炭酸ガスレーザーとよく比較されますが、水分吸収率については、炭酸ガスレーザーの約10~16倍にものぼると言われており、その分、熱損傷は炭酸ガスレーザーの半分以下で済みます。傷の治りが早いのも大きなメリットと言えるでしょう。
また、熱作用が少ないことから日本人のような有色人種への使用に適しており、レーザーの治療後に起こりやすい炎症後色素沈着になる可能性も他のレーザーに比べると低めです。
エルビウムヤグレーザーの効果をまとめてみると以下のようになります。
エルビウムヤグレーザーは熱凝固が少ない分、傷口を固まらせることができず施術時に出血が多くなるというデメリットがあります。言ってみれば、皮膚を削ることになるのでレーザーが血管に当たったときなどは施術中に血が噴き出すようになることもあるそうです。
術後も2日程度は出血と浸出液が出続けることがあるので、ガーゼで保護しておく必要があります。血管がある層まで皮膚を削ることになるため、施術後、家庭で行うアフターケアが特に重要となってきます。きちんとケアできなければ、傷跡が残ってしまう可能性も。

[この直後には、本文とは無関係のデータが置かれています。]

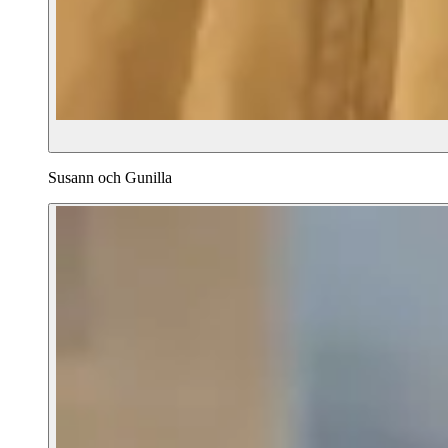
Susann och Gunilla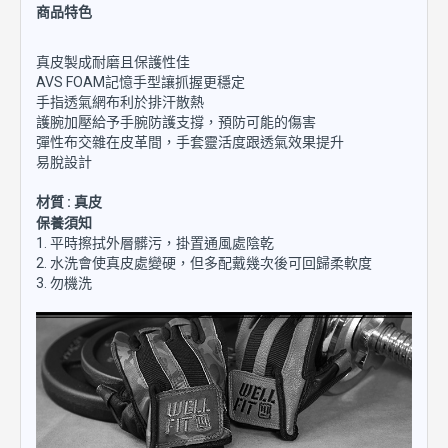
商品特色
真皮製成耐磨且保護性佳
AVS FOAM記憶手型讓抓握更穩定
手指透氣網布利於排汗散熱
護腕加壓給予手腕防護支撐，預防可能的傷害
彈性布交雜在皮革間，手套靈活度跟透氣效果提升
易脫設計
材質 : 真皮
保養須知
1. 平時擦拭外層髒污，掛置通風處陰乾
2. 水洗會使真皮處變硬，但多配戴幾次後可回歸柔軟度
3. 勿機洗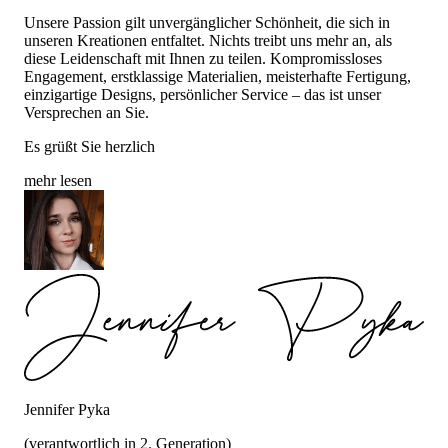
Unsere Passion gilt unvergänglicher Schönheit, die sich in
unseren Kreationen entfaltet. Nichts treibt uns mehr an, als
diese Leidenschaft mit Ihnen zu teilen. Kompromissloses
Engagement, erstklassige Materialien, meisterhafte Fertigung,
einzigartige Designs, persönlicher Service – das ist unser
Versprechen an Sie.
Es grüßt Sie herzlich
mehr lesen
Jennifer Pyka
(verantwortlich in 2. Generation)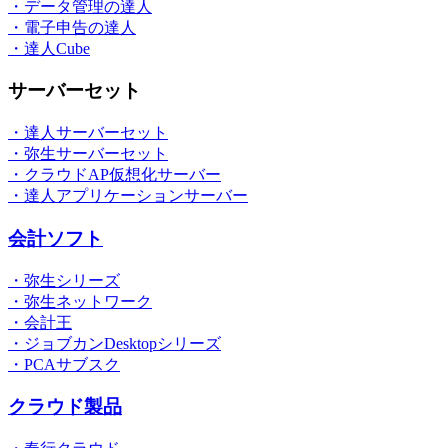
・データ管理の達人
・電子申告の達人
・達人Cube
サーバーセット
・達人サーバーセット
・弥生サーバーセット
・クラウドAP仮想化サーバー
・達人アプリケーションサーバー
会計ソフト
・弥生シリーズ
・弥生ネットワーク
・会計王
・ジョブカンDesktopシリーズ
・PCAサブスク
クラウド製品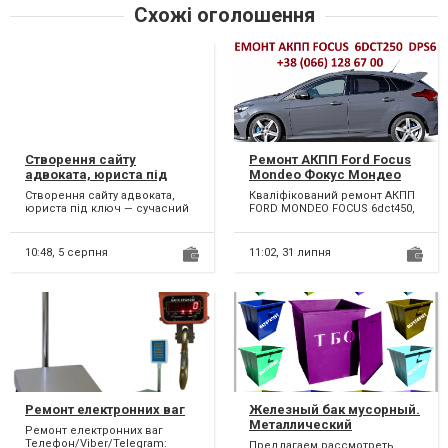
Схожі оголошення
Створення сайту
Ремонт АКПП Ford Focus
адвоката, юриста під
Mondeo Фокус Мондео
ключ
MPS DPS# 2246368,
Створення сайту адвоката,
Кваліфікований ремонт АКПП
1684808, 1731851, 1711443,
юриста під ключ — сучасний
FORD MONDEO FOCUS 6dct450,
1681757, 1746065, 1814159,
сайт, який приводить клієнтів
6dct250. Можливий
AMAG9R 7L516-AC,
і формує довіру...
бюджетний ремонт АКПП...
1684809, 1826344, 1700050,
10:48,
5 серпня
11:02,
31 липня
2035264, 1850527
Ремонт електронних ваг
Железный бак мусорный.
Металлический
Ремонт електронних ваг
контейнер для ТБО
Телефон/Viber/Telegram:
Предлагаем рассмотреть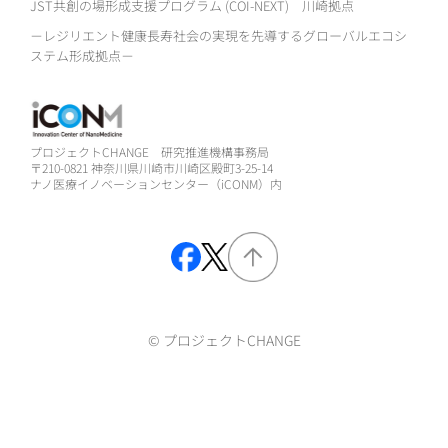
JST共創の場形成支援プログラム (COI-NEXT)
川崎拠点
－レジリエント健康長寿社会の実現を先導するグローバルエコシ
ステム形成拠点－
プロジェクトCHANGE 研究推進機構事務局
〒210-0821 神奈川県川崎市川崎区殿町3-25-14
ナノ医療イノベーションセンター（iCONM）内
© プロジェクトCHANGE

この点、炭酸ガスレーザーは熱凝固が高く、レーザーを当てながら止血していくようなイメージで施術ができるため、出血は最小限で済むことになります。
エルビウムヤグレーザーを受けたいと思ったら、いくつかのクリニックでカウンセリングを受けて、「施術によるリスク」と「アフターケア」について詳しく説明してくれるところを選ぶようにしてください。また、医師の技術レベルによっても結果に差が出やすいので、評判のいいクリニックを探すことも大切です。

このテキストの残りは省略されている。